I will have another post following this on other content companies that are likely to be acquired in the next couple of years. Just a few months ago, Disney (DIS) got a hostile bid from Comcast. Having failed in that attempt, Comcast has now entered into a deal with Sony to buy upto 20% of MGM. I still think Comcast will make another attempt to buy Disney at a later point when Disney has a more shareholder-friendly management/board.

Thursday, September 09, 2004

EBookers for sale!

Ebookers Plc (EBKR) today announced that it is talking to prospective buyers. Doesn't come as a surprise - I have mentioned Ebookers before in a couple of posts. I do own a few shares.
So, who could be interested ? I think it is either Interactive Corp. (IACI) or Cendant (CD). Both have indicated publicly that they are looking to make small to medium buys.
These buyers may also be looking at other targets - Priceline (PCLN) and (LMIN) both look very attractive. I don't own these 2, but will consider buying them soon.

Oracle wins!

Oracle won the anti-trust battle today. It is a good day for the software industry and especially, i hope, for customers.
Will this open the floodgates for more mergers ? I sure hope so.
It will be interesting to see if PeopleSoft gets a helping hand from a white knight.

As mentioned in one of my very early posts, PeopleSoft was among my first 2 or 3 takeover hits. Never looked back after that.

QRS Inc - the final word.

I am still recovering from the shock over the number of offers that QRS received. QRS Inc (QRSI) finally announced that it is going with an offer from Inovis, a privately held company. The price is $7/share, which now stands at a good 41% premium over my original buy price of $4.95/share. Wish all takeovers had such happy endings!

Hit #22

I have been waiting for close to a year now for this turnaround story to turn into a takeover play, but it paid off handsomely - Intercept (ICPT) was acquired today by Fidelity National Financial for $18.9/share, representing a 8.3% premium over yesterday's price, but a very satisfying 91% premium over my average purchase price of $9.9/share. The deal itself is extra sweet due to the large cash component involved.

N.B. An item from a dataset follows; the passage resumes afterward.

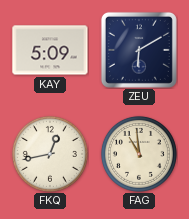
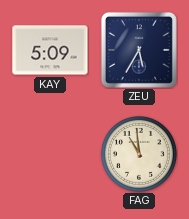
ZEU: 6:10 -> 5:35
FKQ: 12:43 -> none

Other players in this sector, payment processing, look attractive too. Here is a quick look at the rest -

  • Bisys Group (BSG) : Still attractive at the current price (around $14/share). Definitely a takeover target. I own a few bought at a slightly lower price.
  • Total System Services (TSS): Fairly priced. I don't own any, but will add if i see significant insider buying.
  • Transaction Systems Architects (TSAI): Again fairly priced, and worth buying on a lower price with accompanying insider buying. I don't own any.
  • Fiserv (FISV): Expensive at current price. Will buy only at a big discount.
  • First Data Corp (FDC): Too big to be a takeover target, but looks undervalued. I own a few and still adding.